Directions ::
Every entry below should be reproduced exactly; no picture is to be included.

[Excerpted records Boundary: Start]

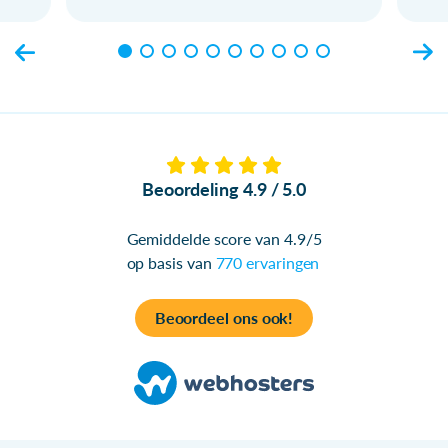
Beoordeling 4.9 / 5.0
Gemiddelde score van 4.9/5
op basis van
770 ervaringen
Beoordeel ons ook!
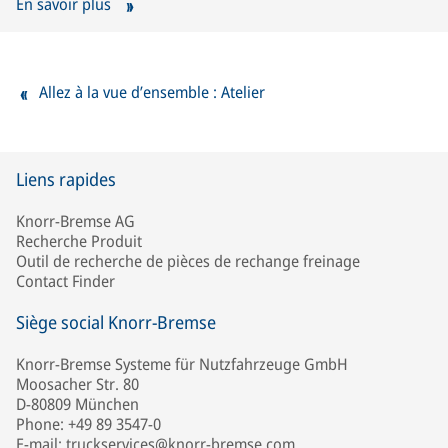
En savoir plus
Allez à la vue d’ensemble : Atelier
Liens rapides
Knorr-Bremse AG
Recherche Produit
Outil de recherche de pièces de rechange freinage
Contact Finder
Siège social Knorr-Bremse
Knorr-Bremse Systeme für Nutzfahrzeuge GmbH
Moosacher Str. 80
D-80809 München
Phone: +49 89 3547-0
E-mail: truckservices@knorr-bremse.com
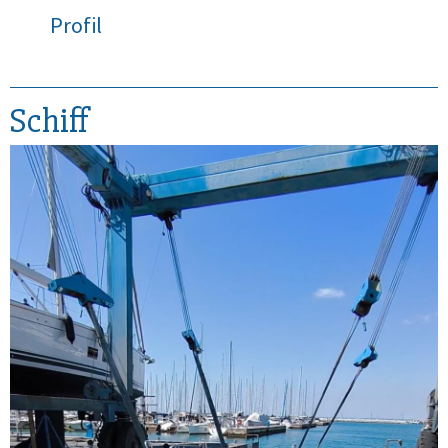
Profil
Schiff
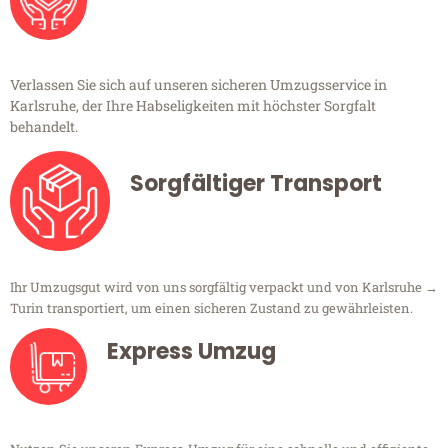
Verlassen Sie sich auf unseren sicheren Umzugsservice in
Karlsruhe, der Ihre Habseligkeiten mit höchster Sorgfalt
behandelt.
Sorgfältiger Transport
Ihr Umzugsgut wird von uns sorgfältig verpackt und von Karlsruhe →
Turin transportiert, um einen sicheren Zustand zu gewährleisten.
Express Umzug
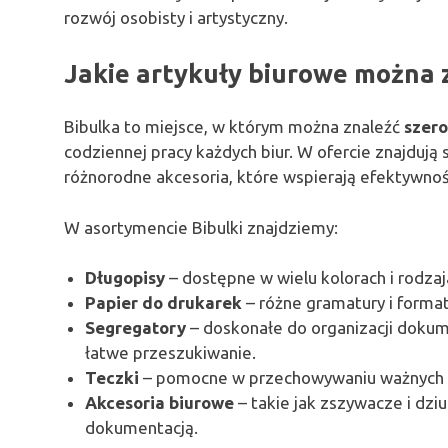
rozwój osobisty i artystyczny.
Jakie artykuły biurowe można 
Bibulka to miejsce, w którym można znaleźć
szero
codziennej pracy każdych biur. W ofercie znajdują
różnorodne akcesoria, które wspierają efektywn
W asortymencie Bibulki znajdziemy:
Długopisy
– dostępne w wielu kolorach i rodzaj
Papier do drukarek
– różne gramatury i forma
Segregatory
– doskonałe do organizacji dokum
łatwe przeszukiwanie.
Teczki
– pomocne w przechowywaniu ważnych 
Akcesoria biurowe
– takie jak zszywacze i dz
dokumentacją.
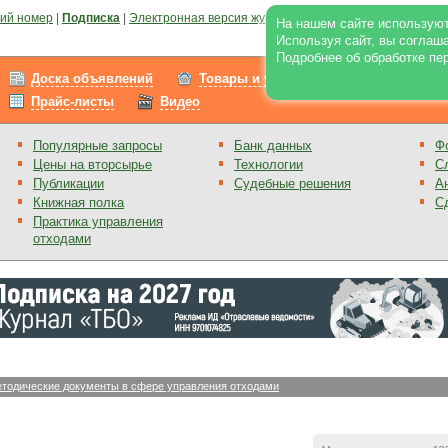
ий номер
|
Подписка
|
Электронная версия журнала
|
Отзывы
|
Реклама на по
На нашем сайте используют
Используя сайт, вы соглаш
Подробнее об обработке пе
Доска объявлений
Товары и услуги
Работа
Прайс-листы
Видео
Популярные запросы
Банк данных
Ф
Цены на вторсырье
Технологии
С
Публикации
Судебные решения
А
Книжная полка
С
Практика управления
отходами
тодические документы в сфере управления отходами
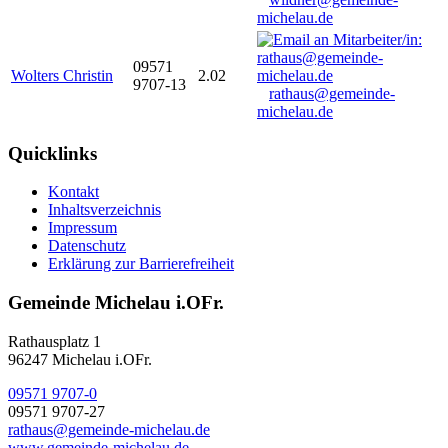
michelau.de
09571
Wolters Christin
2.02
9707-13
rathaus@gemeinde-
michelau.de
Quicklinks
Kontakt
Inhaltsverzeichnis
Impressum
Datenschutz
Erklärung zur Barrierefreiheit
Gemeinde Michelau i.OFr.
Rathausplatz 1
96247 Michelau i.OFr.
09571 9707-0
09571 9707-27
rathaus@gemeinde-michelau.de
www.gemeinde-michelau.de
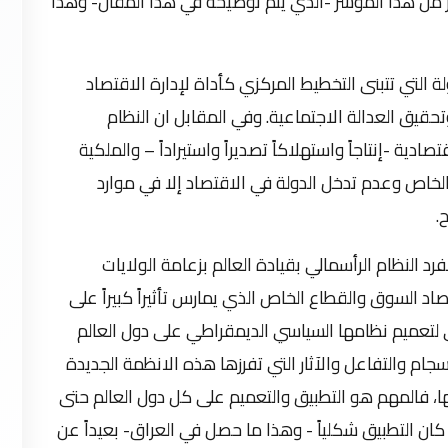
ير من هذا المؤشر -الذي يتم توضيحه في هذا المقال- وهذا
تي تتبنى التخطيط المركزي كأداة لإدارة الاقتصاد
تحقيق العدالة الاجتماعية. وفي المقابل ان النظام
ادية -إنتاجاً واستهلاكاً تصديراً واستيراداً – والملكية
الخاص وعدم تدخل الدولة في الاقتصاد إلا في موارد
.
 تفكك الاتحاد السوفيتي عام 1991 انفرد النظام الرأسمالي بقيادة العالم بزعامة الولايات
صاد السوق والقطاع الخاص الذي يمارس تأثيراً كبيراً على
 لتعميم نظامها السياسي الديمقراطي على دول العالم
جام والتفاعل والآثار التي تفرزها هذه الانظمة الجديدة
ا، فالمهم هو التطبيق والتعميم على كل دول العالم حتى
كان التطبيق شكلياً - وهذا ما حصل في العراق- بعيداً عن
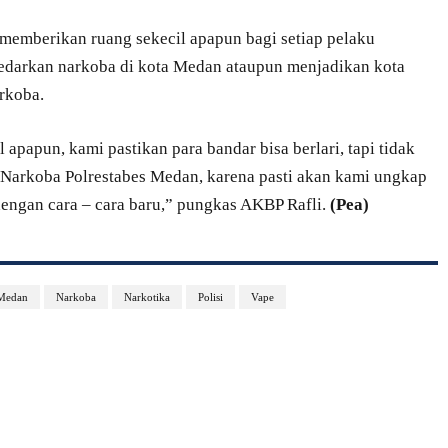
memberikan ruang sekecil apapun bagi setiap pelaku
edarkan narkoba di kota Medan ataupun menjadikan kota
rkoba.
apapun, kami pastikan para bandar bisa berlari, tapi tidak
 Narkoba Polrestabes Medan, karena pasti akan kami ungkap
engan cara – cara baru,” pungkas AKBP Rafli.
(Pea)
Medan
Narkoba
Narkotika
Polisi
Vape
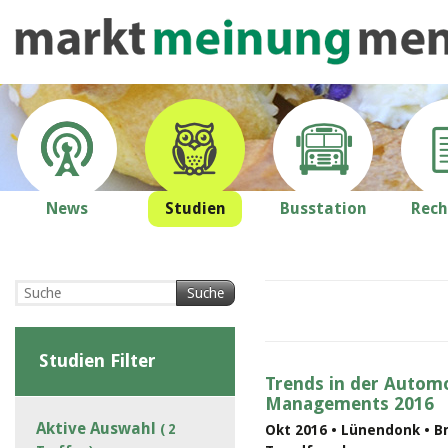
News
Studien
Busstation
Rech
Suche
Studien Filter
Trends in der Automo
Managements 2016
Aktive Auswahl
( 2
Okt 2016 • Lünendonk • B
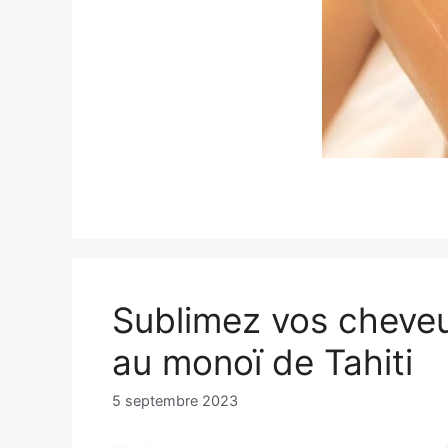
Sublimez vos cheve
au monoï de Tahiti
5 septembre 2023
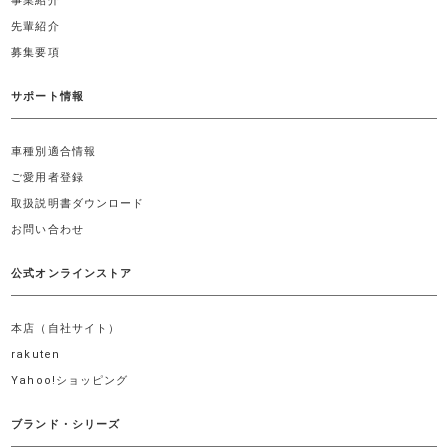
事業紹介
先輩紹介
募集要項
サポート情報
車種別適合情報
ご愛用者登録
取扱説明書ダウンロード
お問い合わせ
公式オンラインストア
本店（自社サイト）
rakuten
Yahoo!ショッピング
ブランド・シリーズ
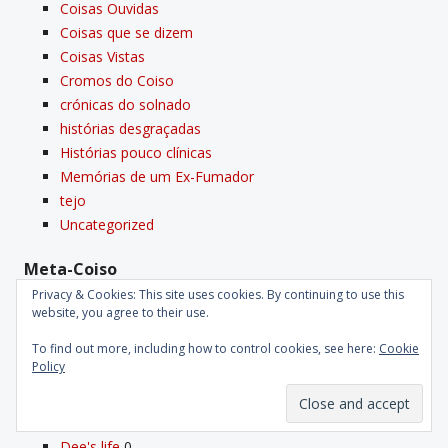
Coisas Ouvidas
Coisas que se dizem
Coisas Vistas
Cromos do Coiso
crónicas do solnado
histórias desgraçadas
Histórias pouco clí­nicas
Memórias de um Ex-Fumador
tejo
Uncategorized
Meta-Coiso
Privacy & Cookies: This site uses cookies. By continuing to use this
Log in
website, you agree to their use.
Entries feed
Comments feed
To find out more, including how to control cookies, see here:
Cookie
Policy
WordPress.org
Coisos da famí­lia
Dee's life
0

[Excerpted records Boundary: End]

Expected answer ::
Beoordeling 4.9 / 5.0
Gemiddelde score van 4.9/5
op basis van
770 ervaringen
Beoordeel ons ook!
En savoir plus
Allez à la vue d’ensemble : Atelier
Liens rapides
Knorr-Bremse AG
Recherche Produit
Outil de recherche de pièces de rechange freinage
Contact Finder
Siège social Knorr-Bremse
Knorr-Bremse Systeme für Nutzfahrzeuge GmbH
Moosacher Str. 80
D-80809 München
Phone: +49 89 3547-0
E-mail: truckservices@knorr-bremse.com
Profil
Schiff
Verlassen Sie sich auf unseren sicheren Umzugsservice in
Karlsruhe, der Ihre Habseligkeiten mit höchster Sorgfalt
behandelt.
Sorgfältiger Transport
Ihr Umzugsgut wird von uns sorgfältig verpackt und von Karlsruhe →
Turin transportiert, um einen sicheren Zustand zu gewährleisten.
Express Umzug
rozwój osobisty i artystyczny.
Jakie artykuły biurowe można 
Bibulka to miejsce, w którym można znaleźć
szero
codziennej pracy każdych biur. W ofercie znajdują
różnorodne akcesoria, które wspierają efektywn
W asortymencie Bibulki znajdziemy:
Długopisy
– dostępne w wielu kolorach i rodzaj
Papier do drukarek
– różne gramatury i forma
Segregatory
– doskonałe do organizacji dokum
łatwe przeszukiwanie.
Teczki
– pomocne w przechowywaniu ważnych 
Akcesoria biurowe
– takie jak zszywacze i dz
dokumentacją.
ий номер
|
Подписка
|
Электронная версия журнала
|
Отзывы
|
Реклама на по
На нашем сайте используют
Используя сайт, вы соглаш
Подробнее об обработке пе
Доска объявлений
Товары и услуги
Работа
Прайс-листы
Видео
Популярные запросы
Банк данных
Ф
Цены на вторсырье
Технологии
С
Публикации
Судебные решения
А
Книжная полка
С
Практика управления
отходами
тодические документы в сфере управления отходами
michelau.de
09571
Wolters Christin
2.02
9707-13
rathaus@gemeinde-
michelau.de
Quicklinks
Kontakt
Inhaltsverzeichnis
Impressum
Datenschutz
Erklärung zur Barrierefreiheit
Gemeinde Michelau i.OFr.
Rathausplatz 1
96247 Michelau i.OFr.
09571 9707-0
09571 9707-27
rathaus@gemeinde-michelau.de
www.gemeinde-michelau.de
ير من هذا المؤشر -الذي يتم توضيحه في هذا المقال- وهذا
تي تتبنى التخطيط المركزي كأداة لإدارة الاقتصاد
تحقيق العدالة الاجتماعية. وفي المقابل ان النظام
ادية -إنتاجاً واستهلاكاً تصديراً واستيراداً – والملكية
الخاص وعدم تدخل الدولة في الاقتصاد إلا في موارد
.
 تفكك الاتحاد السوفيتي عام 1991 انفرد النظام الرأسمالي بقيادة العالم بزعامة الولايات
صاد السوق والقطاع الخاص الذي يمارس تأثيراً كبيراً على
 لتعميم نظامها السياسي الديمقراطي على دول العالم
جام والتفاعل والآثار التي تفرزها هذه الانظمة الجديدة
ا، فالمهم هو التطبيق والتعميم على كل دول العالم حتى
كان التطبيق شكلياً - وهذا ما حصل في العراق- بعيداً عن
memberikan ruang sekecil apapun bagi setiap pelaku
edarkan narkoba di kota Medan ataupun menjadikan kota
rkoba.
apapun, kami pastikan para bandar bisa berlari, tapi tidak
 Narkoba Polrestabes Medan, karena pasti akan kami ungkap
engan cara – cara baru,” pungkas AKBP Rafli.
(Pea)
Medan
Narkoba
Narkotika
Polisi
Vape
News
Studien
Busstation
Rech
Suche
Studien Filter
Trends in der Automo
Managements 2016
Aktive Auswahl
( 2
Okt 2016 • Lünendonk • B
Sublimez vos cheve
au monoï de Tahiti
5 septembre 2023
事業紹介
先輩紹介
募集要項
サポート情報
車種別適合情報
ご愛用者登録
取扱説明書ダウンロード
お問い合わせ
公式オンラインストア
本店（自社サイト）
rakuten
Yahoo!ショッピング
ブランド・シリーズ
Coisas Ouvidas
Coisas que se dizem
Coisas Vistas
Cromos do Coiso
crónicas do solnado
histórias desgraçadas
Histórias pouco clí­nicas
Memórias de um Ex-Fumador
tejo
Uncategorized
Meta-Coiso
Privacy & Cookies: This site uses cookies. By continuing to use this
Log in
website, you agree to their use.
Entries feed
Comments feed
To find out more, including how to control cookies, see here:
Cookie
Policy
WordPress.org
Coisos da famí­lia
Dee's life
0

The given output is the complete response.